The confluence of it all in Raleigh’s age-28 season has thrust the Mariners to the precipice of their first AL West title since 2001 and put Raleigh on a pedestal alongside Judge. Raleigh’s case for MVP is strong. He has got the numbers to back up the narrative, which could be very compelling for voters: the game’s 2025 home run king, playing its most important position, carries the franchise with which he signed a long-term extension to the postseason while the star in the Bronx, already a two-time AL MVP winner, doesn’t do anything different from what he typically does.

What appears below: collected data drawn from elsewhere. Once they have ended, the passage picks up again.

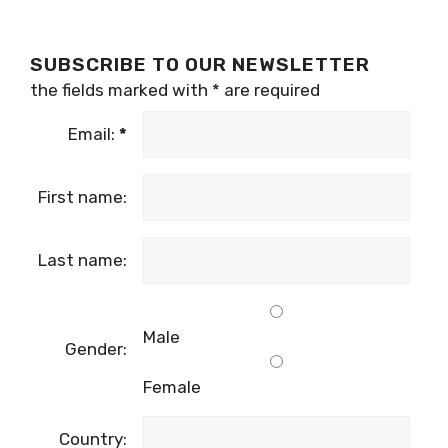
SUBSCRIBE TO OUR NEWSLETTER
the fields marked with
*
are required
Email:
*
First name:
Last name:
Male
Gender:
Female
Country: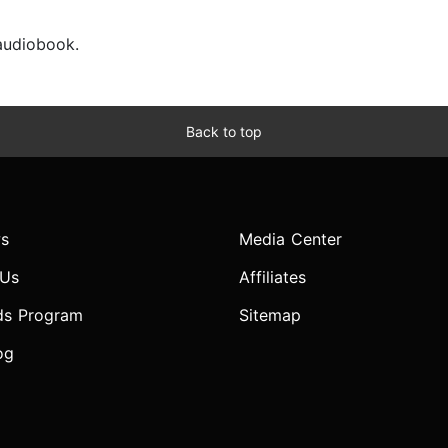
 audiobook.
Back to top
s
Media Center
 Us
Affiliates
ds Program
Sitemap
og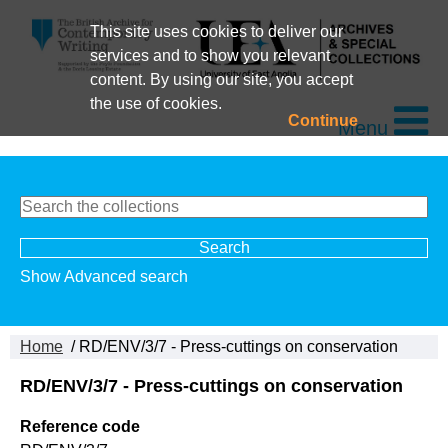
This site uses cookies to deliver our
services and to show you relevant
content. By using our site, you accept
the use of cookies.
Continue
Menu
Show Advanced search
Home
/ RD/ENV/3/7 - Press-cuttings on conservation
RD/ENV/3/7 - Press-cuttings on conservation
Reference code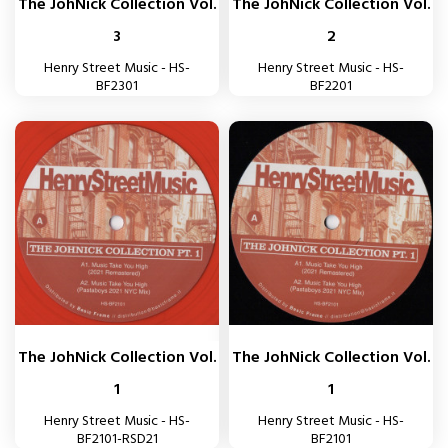
The JohNick Collection Vol.
The JohNick Collection Vol.
3
2
Henry Street Music - HS-
Henry Street Music - HS-
BF2301
BF2201
The JohNick Collection Vol.
The JohNick Collection Vol.
1
1
Henry Street Music - HS-
Henry Street Music - HS-
BF2101-RSD21
BF2101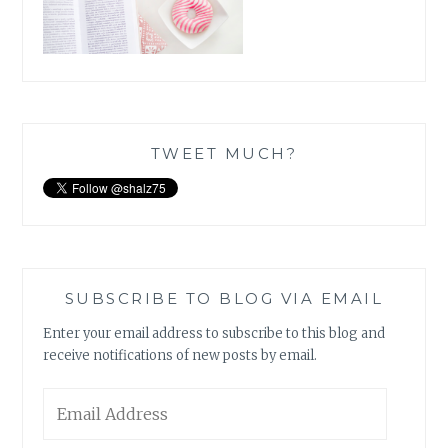
TWEET MUCH?
SUBSCRIBE TO BLOG VIA EMAIL
Enter your email address to subscribe to this blog and
receive notifications of new posts by email.
Email
Address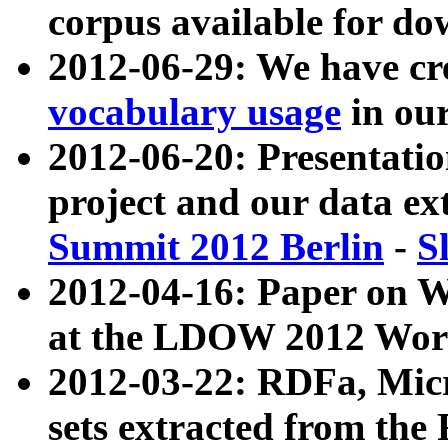
corpus available for do
2012-06-29: We have cr
vocabulary usage
in ou
2012-06-20: Presentat
project and our data ex
Summit 2012 Berlin
-
S
2012-04-16: Paper on 
at the LDOW 2012 Wor
2012-03-22: RDFa, Mic
sets extracted from t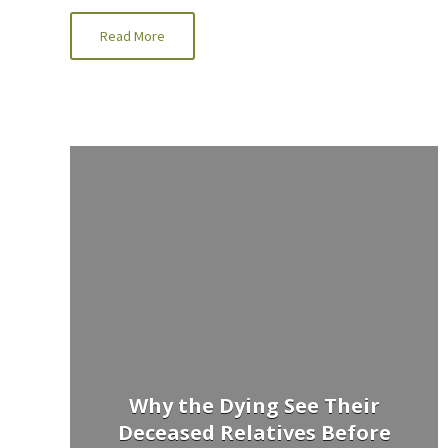
Read More
Why the Dying See Their
Deceased Relatives Before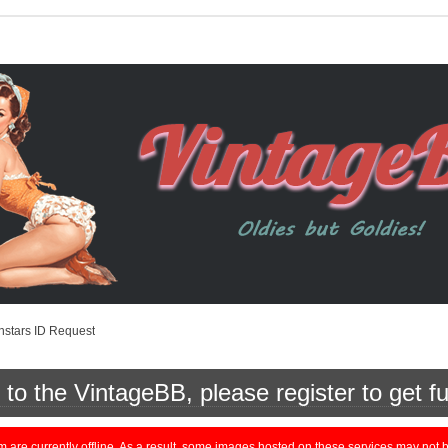
nstars ID Request
o the VintageBB, please register to get fu
currently offline. As a result, some images hosted on these services may not be 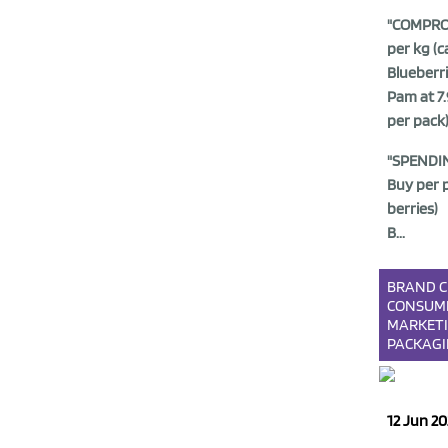
"
COMPRO 
per kg (c
Blueberr
Pam at 7.
per pack
"SPENDIN
Buy per 
berries)
B...
BRAND
C
CONSUM
MARKET
PACKAG
12 Jun 20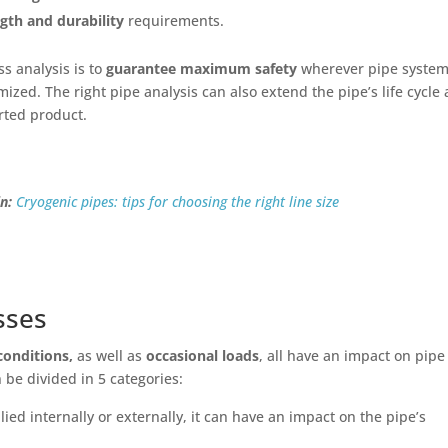
ngth and durability
requirements.
ss analysis is to
guarantee maximum safety
wherever pipe syste
imized. The right pipe analysis can also extend the pipe’s life cycle
orted product.
n:
Cryogenic pipes: tips for choosing the right line size
sses
conditions,
as well as
occasional loads
, all have an impact on pipe
 be divided in 5 categories:
ied internally or externally, it can have an impact on the pipe’s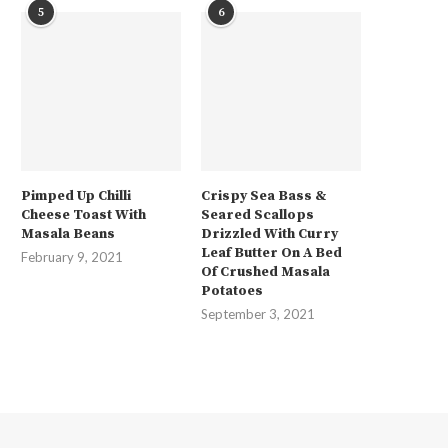
5
6
Pimped Up Chilli
Crispy Sea Bass &
Cheese Toast With
Seared Scallops
Masala Beans
Drizzled With Curry
Leaf Butter On A Bed
February 9, 2021
Of Crushed Masala
Potatoes
September 3, 2021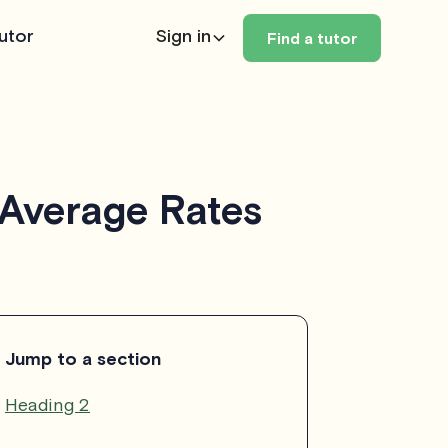
utor
Sign in
Find a tutor
 Average Rates
Jump to a section
Heading 2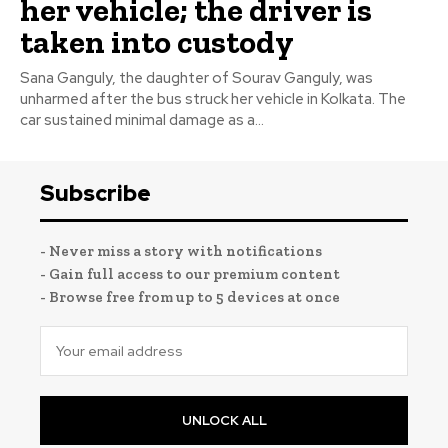
her vehicle; the driver is
taken into custody
Sana Ganguly, the daughter of Sourav Ganguly, was
unharmed after the bus struck her vehicle in Kolkata. The
car sustained minimal damage as a...
Subscribe
- Never miss a story with notifications
- Gain full access to our premium content
- Browse free from up to 5 devices at once
UNLOCK ALL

Of course, just maintaining his status quo is actually a pretty good case for Judge, considering his OPS exceeds Raleigh’s by nearly 175 points. But that’s for MVP voters to decide. The case of the best badonkadonk is open and shut. From the city that gave the world Sir Mix-A-Lot comes version 2.0: bigger, better, dumpier.


None of this is new for Schwarber, the 32-year-old who has spent the past four seasons with the Philadelphia Phillies as the National League’s three-true-outcomes demigod. Schwarber is third in the NL in walks (behind Juan Soto and Shohei Ohtani), second in strikeouts (behind James Wood), and tied with Ohtani for the lead with 53 home runs. Beyond the seasonlong compilation of gaudy numbers, though, are the moments that have appended “of the year” onto the slugger label he long ago earned.

When NL manager Dave Roberts needed hitters for the All-Star Game swing-off — a truncated Home Run Derby that would break the game’s 6-6 tie — of course he chose Schwarber, who whacked three home runs on three swings and secured the win. If anyone in the sport was poised to go on a single-game heater and pummel four home runs, he was near, if not at, the top of the list for that, too — and did so Aug. 28.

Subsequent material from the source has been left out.